# [Task to carry out]
The required lines are those that contain "summer"; pull them out of the data and copy them.

########################################

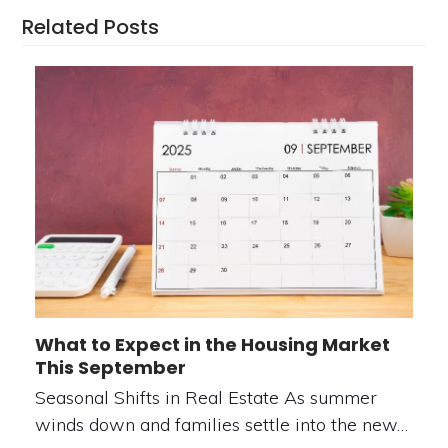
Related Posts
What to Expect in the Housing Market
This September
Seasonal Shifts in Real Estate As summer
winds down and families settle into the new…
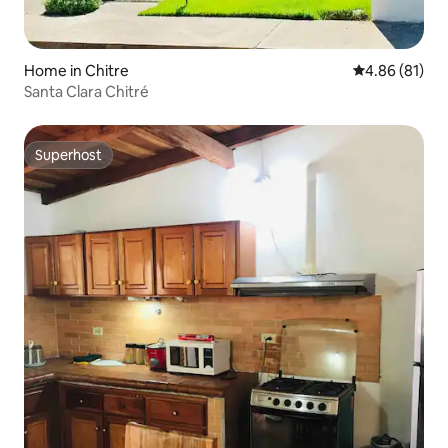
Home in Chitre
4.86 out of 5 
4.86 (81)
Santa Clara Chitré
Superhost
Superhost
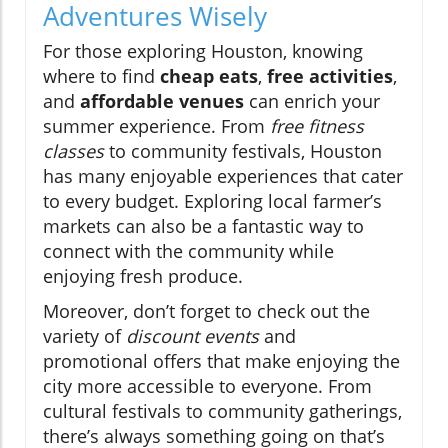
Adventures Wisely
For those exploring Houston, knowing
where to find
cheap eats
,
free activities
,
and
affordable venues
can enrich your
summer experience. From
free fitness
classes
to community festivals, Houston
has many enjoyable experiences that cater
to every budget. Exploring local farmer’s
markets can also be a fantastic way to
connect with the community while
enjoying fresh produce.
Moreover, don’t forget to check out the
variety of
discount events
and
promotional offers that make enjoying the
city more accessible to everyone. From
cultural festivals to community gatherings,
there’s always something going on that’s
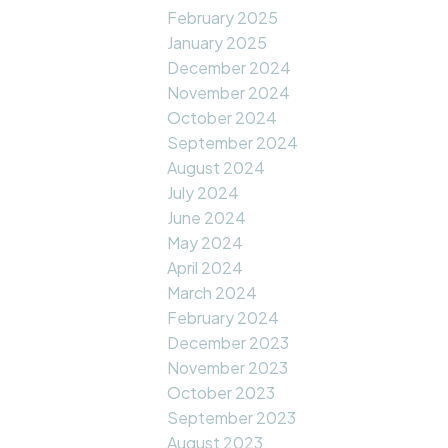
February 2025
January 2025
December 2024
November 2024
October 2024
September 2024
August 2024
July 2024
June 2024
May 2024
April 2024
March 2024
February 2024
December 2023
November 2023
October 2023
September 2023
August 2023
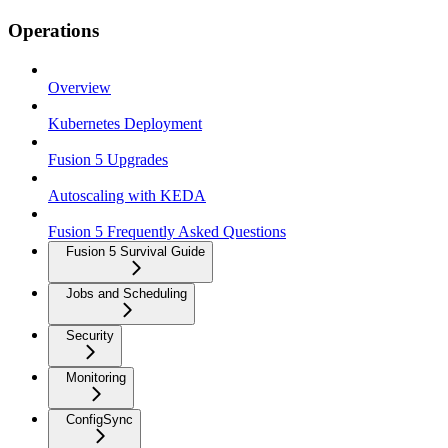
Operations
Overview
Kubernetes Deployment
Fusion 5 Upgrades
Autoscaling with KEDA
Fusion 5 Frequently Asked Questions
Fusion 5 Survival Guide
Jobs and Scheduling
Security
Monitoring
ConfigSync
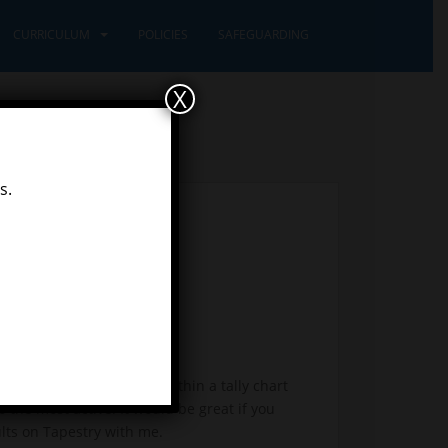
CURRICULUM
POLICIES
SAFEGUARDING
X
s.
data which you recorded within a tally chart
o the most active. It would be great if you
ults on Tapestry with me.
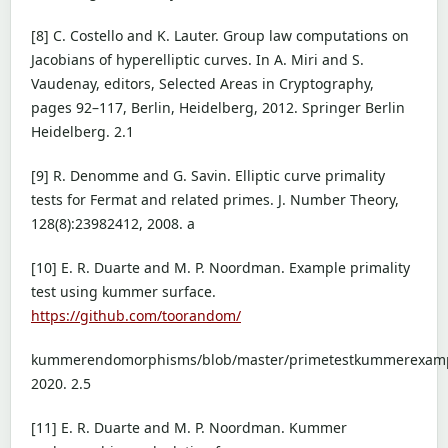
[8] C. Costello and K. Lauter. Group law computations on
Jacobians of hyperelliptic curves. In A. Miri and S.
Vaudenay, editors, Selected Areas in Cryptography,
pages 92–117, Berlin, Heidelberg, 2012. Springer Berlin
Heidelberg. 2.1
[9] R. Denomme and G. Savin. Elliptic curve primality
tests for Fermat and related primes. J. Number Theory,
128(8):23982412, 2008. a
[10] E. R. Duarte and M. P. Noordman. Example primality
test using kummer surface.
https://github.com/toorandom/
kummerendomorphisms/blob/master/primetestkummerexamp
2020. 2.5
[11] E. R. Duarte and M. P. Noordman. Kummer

########################################

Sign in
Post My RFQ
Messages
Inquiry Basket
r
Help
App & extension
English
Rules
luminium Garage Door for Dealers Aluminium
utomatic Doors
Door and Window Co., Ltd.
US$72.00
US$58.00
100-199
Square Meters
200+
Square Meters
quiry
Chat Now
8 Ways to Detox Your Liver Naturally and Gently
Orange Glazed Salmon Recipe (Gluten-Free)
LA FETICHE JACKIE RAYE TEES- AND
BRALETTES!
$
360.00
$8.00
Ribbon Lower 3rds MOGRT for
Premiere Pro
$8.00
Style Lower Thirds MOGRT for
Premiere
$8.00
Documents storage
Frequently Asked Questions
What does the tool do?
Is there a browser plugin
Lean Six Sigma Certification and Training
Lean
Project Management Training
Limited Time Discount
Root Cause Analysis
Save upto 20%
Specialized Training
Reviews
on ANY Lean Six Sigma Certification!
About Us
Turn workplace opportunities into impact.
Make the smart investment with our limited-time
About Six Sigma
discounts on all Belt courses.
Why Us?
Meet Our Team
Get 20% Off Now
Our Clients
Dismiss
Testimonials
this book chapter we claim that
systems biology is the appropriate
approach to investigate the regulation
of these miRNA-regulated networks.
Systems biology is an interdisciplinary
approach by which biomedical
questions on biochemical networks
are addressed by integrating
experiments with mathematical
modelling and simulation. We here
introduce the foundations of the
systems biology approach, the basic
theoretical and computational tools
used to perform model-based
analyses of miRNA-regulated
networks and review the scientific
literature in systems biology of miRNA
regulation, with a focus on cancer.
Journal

########################################

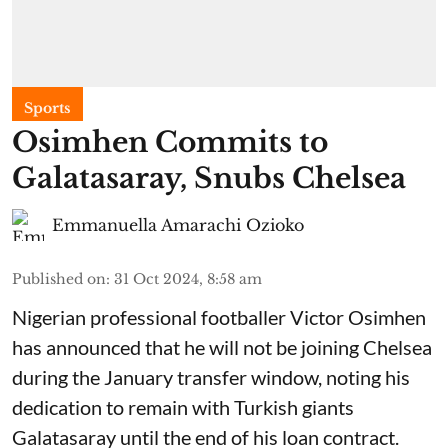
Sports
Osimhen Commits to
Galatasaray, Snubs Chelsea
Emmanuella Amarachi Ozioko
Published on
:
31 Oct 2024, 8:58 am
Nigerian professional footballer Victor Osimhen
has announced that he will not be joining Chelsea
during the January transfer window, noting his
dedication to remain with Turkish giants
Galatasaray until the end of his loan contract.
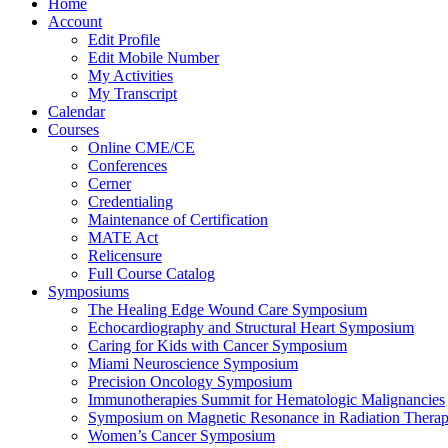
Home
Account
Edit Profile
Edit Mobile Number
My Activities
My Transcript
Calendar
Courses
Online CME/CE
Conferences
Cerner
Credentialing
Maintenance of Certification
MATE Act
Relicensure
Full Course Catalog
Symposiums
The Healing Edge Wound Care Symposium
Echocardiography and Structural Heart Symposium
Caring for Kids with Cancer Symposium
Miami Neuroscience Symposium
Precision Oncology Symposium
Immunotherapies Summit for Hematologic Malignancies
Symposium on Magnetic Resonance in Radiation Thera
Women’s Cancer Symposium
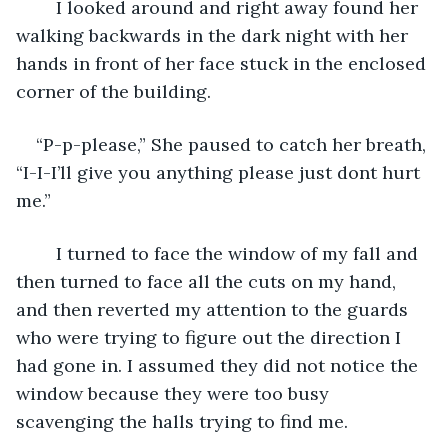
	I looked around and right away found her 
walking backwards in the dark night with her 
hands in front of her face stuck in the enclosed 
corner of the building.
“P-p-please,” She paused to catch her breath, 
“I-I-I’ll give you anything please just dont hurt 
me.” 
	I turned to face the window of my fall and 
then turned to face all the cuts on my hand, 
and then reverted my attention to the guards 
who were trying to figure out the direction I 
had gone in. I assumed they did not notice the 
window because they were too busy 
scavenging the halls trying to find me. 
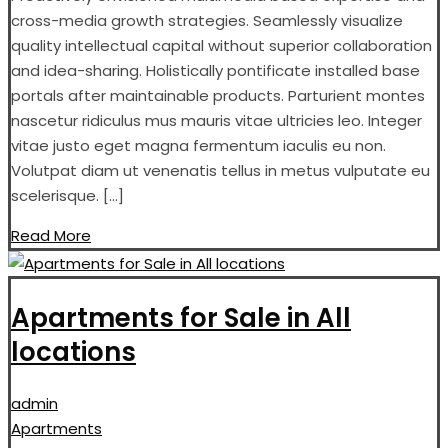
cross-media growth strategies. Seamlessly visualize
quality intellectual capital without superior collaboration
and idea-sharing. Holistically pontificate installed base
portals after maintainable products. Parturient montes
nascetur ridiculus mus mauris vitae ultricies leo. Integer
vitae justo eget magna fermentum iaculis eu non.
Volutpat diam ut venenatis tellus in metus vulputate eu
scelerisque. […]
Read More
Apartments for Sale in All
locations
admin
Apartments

########################################

# [Task output]
Seasonal Shifts in Real Estate As summer
summer experience. From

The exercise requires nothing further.